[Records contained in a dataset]
━━━━━━━━━━━━━━━━
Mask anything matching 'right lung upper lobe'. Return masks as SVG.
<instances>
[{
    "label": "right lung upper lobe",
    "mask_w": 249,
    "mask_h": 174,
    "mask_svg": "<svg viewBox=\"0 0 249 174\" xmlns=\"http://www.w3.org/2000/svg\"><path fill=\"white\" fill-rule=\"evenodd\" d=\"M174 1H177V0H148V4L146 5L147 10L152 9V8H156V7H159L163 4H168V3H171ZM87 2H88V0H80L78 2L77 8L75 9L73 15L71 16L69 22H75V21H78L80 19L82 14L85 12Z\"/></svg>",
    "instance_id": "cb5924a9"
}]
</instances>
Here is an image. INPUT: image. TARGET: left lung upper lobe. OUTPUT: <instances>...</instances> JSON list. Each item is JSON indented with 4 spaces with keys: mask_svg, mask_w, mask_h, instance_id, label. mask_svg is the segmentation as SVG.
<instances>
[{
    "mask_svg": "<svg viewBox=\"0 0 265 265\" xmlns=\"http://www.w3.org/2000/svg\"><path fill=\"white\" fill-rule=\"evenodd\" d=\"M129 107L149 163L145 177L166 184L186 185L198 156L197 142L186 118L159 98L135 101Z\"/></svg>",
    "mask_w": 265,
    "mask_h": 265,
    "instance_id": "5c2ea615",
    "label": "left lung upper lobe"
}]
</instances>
━━━━━━━━━━━━━━━━
_TASK DIRECTIONS_
Only output the lines from the one with "Here is an image." through the end of the entries above, exactly as they are.

_ANSWER BELOW_
Here is an image. INPUT: image. TARGET: left lung upper lobe. OUTPUT: <instances>...</instances> JSON list. Each item is JSON indented with 4 spaces with keys: mask_svg, mask_w, mask_h, instance_id, label. mask_svg is the segmentation as SVG.
<instances>
[{
    "mask_svg": "<svg viewBox=\"0 0 265 265\" xmlns=\"http://www.w3.org/2000/svg\"><path fill=\"white\" fill-rule=\"evenodd\" d=\"M129 107L149 163L145 177L166 184L186 185L198 156L197 142L186 118L159 98L135 101Z\"/></svg>",
    "mask_w": 265,
    "mask_h": 265,
    "instance_id": "5c2ea615",
    "label": "left lung upper lobe"
}]
</instances>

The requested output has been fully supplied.